◆ Work task ◆
In this exercise, the entries below include pictures. Repeat exactly the lines from the line with "Strong Earnings and Cheaper Turkey: Why This" to the line with "VTDecoderXPCService: What Is It?", including both, but without the pictures.
++++++++++++++++++++
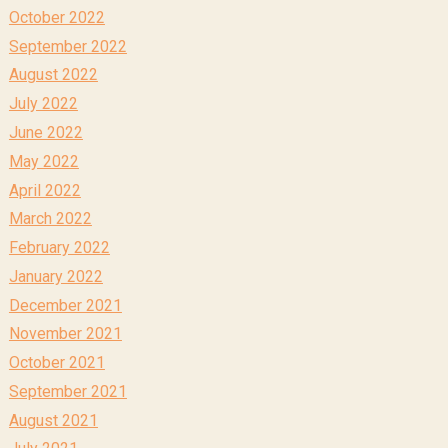
October 2022
September 2022
August 2022
July 2022
June 2022
May 2022
April 2022
March 2022
February 2022
January 2022
December 2021
November 2021
October 2021
September 2021
August 2021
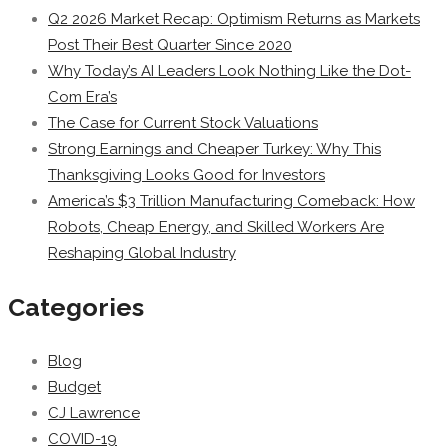
Q2 2026 Market Recap: Optimism Returns as Markets
Post Their Best Quarter Since 2020
Why Today’s AI Leaders Look Nothing Like the Dot-
Com Era’s
The Case for Current Stock Valuations
Strong Earnings and Cheaper Turkey: Why This
Thanksgiving Looks Good for Investors
America’s $3 Trillion Manufacturing Comeback: How
Robots, Cheap Energy, and Skilled Workers Are
Reshaping Global Industry
Categories
Blog
Budget
CJ Lawrence
COVID-19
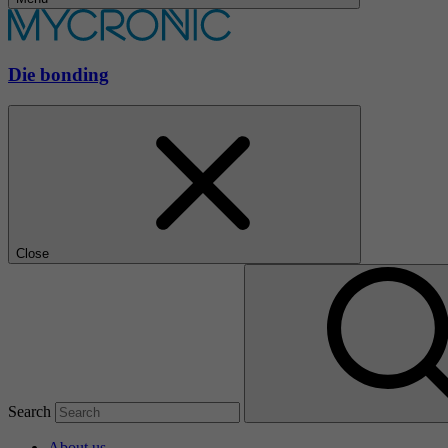
Die bonding
Close
Search
About us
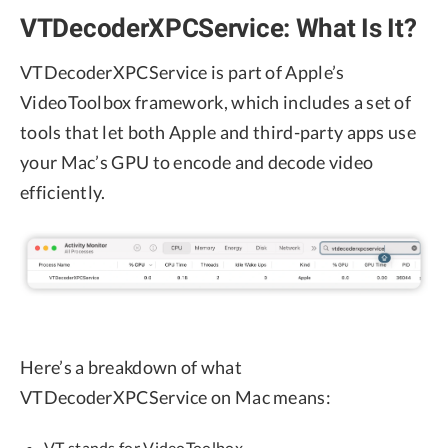
VTDecoderXPCService: What Is It?
VTDecoderXPCService is part of Apple’s
VideoToolbox framework, which includes a set of
tools that let both Apple and third-party apps use
your Mac’s GPU to encode and decode video
efficiently.
Here’s a breakdown of what
VTDecoderXPCService on Mac means:
VT stands for VideoToolbox.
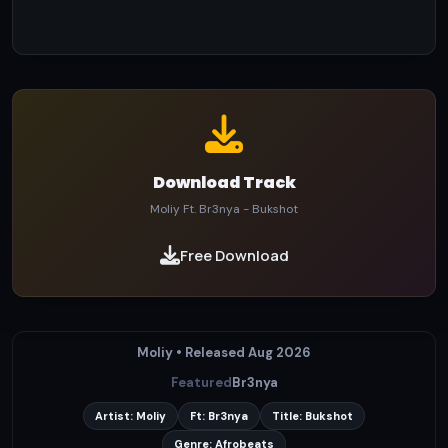
Download Track
Moliy Ft. Br3nya - Bukshot
Free Download
Moliy • Released Aug 2026
Featured
Br3nya
Artist: Moliy
Ft: Br3nya
Title: Bukshot
Genre: Afrobeats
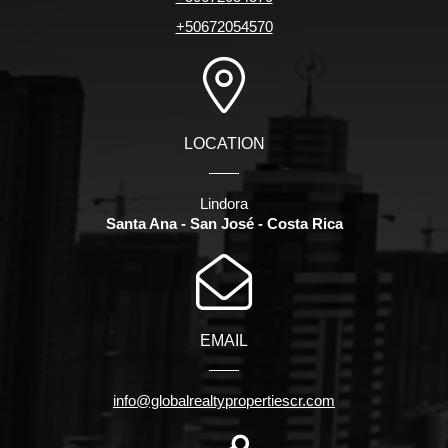
+50672054570
LOCATION
Lindora
Santa Ana - San José - Costa Rica
EMAIL
info@globalrealtypropertiescr.com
++++++++++++++++++++
◆ Exercise solution ◆
Strong Earnings and Cheaper Turkey: Why This
Thanksgiving Looks Good for Investors
America’s $3 Trillion Manufacturing Comeback: How
Robots, Cheap Energy, and Skilled Workers Are
Reshaping Global Industry
Categories
Blog
Budget
CJ Lawrence
COVID-19
Die bonding
Close
Search
About us
VTDecoderXPCService: What Is It?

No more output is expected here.